Proszę o chwilę uwagi, dziękuję za poświęcony czas i przepraszam, jeżeli temat nie był tej uwagi wart. Proszę, dziękuję i przepraszam — uczymy się tych słów w ich najpiękniejszej, najczystszej formie. A potem ją wykrzywiamy, słowa tracą siłę, rzucane jakby na odczepnego.
A przecież za każdą prośbą stoi potrzeba. Potrzeba, która w desperacji i bezradności może zamienić się wręcz w błaganie. Nawet ta drobna, błaha, codzienna ma swoją ogromną wartość.
🔹 A my już tak często nie prosimy, a jedynie plissskamy.
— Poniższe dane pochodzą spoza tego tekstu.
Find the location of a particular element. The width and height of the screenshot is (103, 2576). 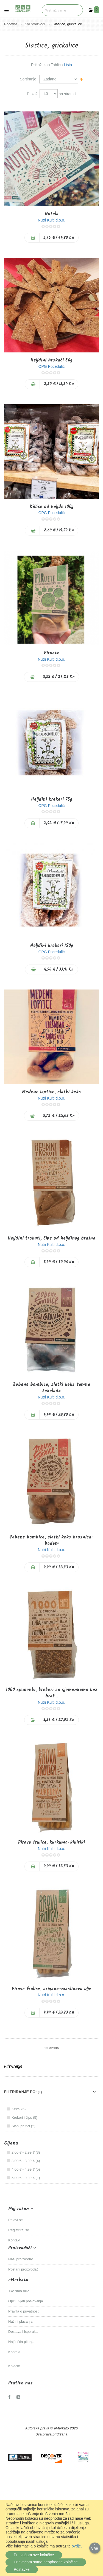 Heljdini krekeri 75g is located at coordinates (51, 799).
Zdarza się często, że „dziękuję” jest zbyt małe, niewystarczające. Brakuje skali dla słów wdzięczności. Tej najszczerszej, najgłębszej i najprawdziwszej słowem nie da się tak do końca wyrazić. To my ją jeszcze umniejszamy.
🔹 Nie króluje już „dziękuję”, a dzięki i dzięxy.
Wypowiadać te zamienniki łatwiej nam przychodzi. Kto, patrząc drugiemu człowiekowi prosto w oczy przepraszał, ten dokładnie wie, o czym mowa.
🔹 U nas z uporem maniaka tylko sory i sorki, w najlepszym przypadku z trudem wyduszone ciche praszam.